1    Functions

Audio-Visual Basic Scene Description (OSD-AVB):

Receives Space-Time.
Audio Objects.
Speech Objects.
Visual Objects.
Audio-Visual Objects.
Processes All Objects.
Creates Audio, Speech, Visual, and Audio-Visual Scene Descriptors from the Objects, if possible.
Combines The Scene Descriptors of the all Objects.
Produces Audio-Visual Visual Scene Descriptors

2      Reference Architecture

The Reference Architecture is depicted in Figure 1.

Figure 1 – The Audio-Visual Basic Scene Description (OSD-AVB) AIM

3      I/O Data

Table 1 specifies the Input and Output Data of the Audio-Visual Basic Scene Description (OSD-AVB). Links are to the Data Type specifications.

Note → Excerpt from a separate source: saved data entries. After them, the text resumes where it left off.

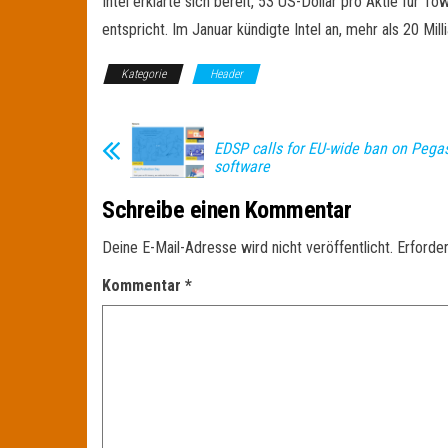
Intel erklärte sich bereit, 53 US-Dollar pro Aktie fü
entspricht. Im Januar kündigte Intel an, mehr als 20 Mill
Kategorie
Header
EDSP calls for EU-wide ban on Pega
software
Schreibe einen Kommentar
Deine E-Mail-Adresse wird nicht veröffentlicht.
Erforder
Kommentar
*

Table 1 – I/O Data of the Audio-Visual Basic Scene Description (OSD-AVB) AIM

Input Description
SpaceTime Space-Time information of Objects.
Audio Objects Audio Objects.
Speech Objects Speech Objects.
Visual Objects Visual Objects.
Output Description
Audio-Visual Scene Descriptors The Audio-Visual Descriptors of the Scene.

4     SubAIMs

Audio-Visual Basic Scene Description (OSD-AVB) is a Composite AIM whose reference Model is depicted in Figure 2.

 

Figure 2 – Reference Model of Audio-Visual Basic Scene Description Composite AIM

Table 2 provides the AI Modules composing the AIM.

AIMs JSON
Audio-Visual Basic Scene Description X
Audio Scene Description X
Speech Scene Description X
Visual Scene Description X
Audio-Visual Alignment X

5     JSON Metadata

https://schemas.mpai.community/OSD/V1.1/AIMs/AudioVisualBasicSceneDescription.json

6     Profiles

No Profiles.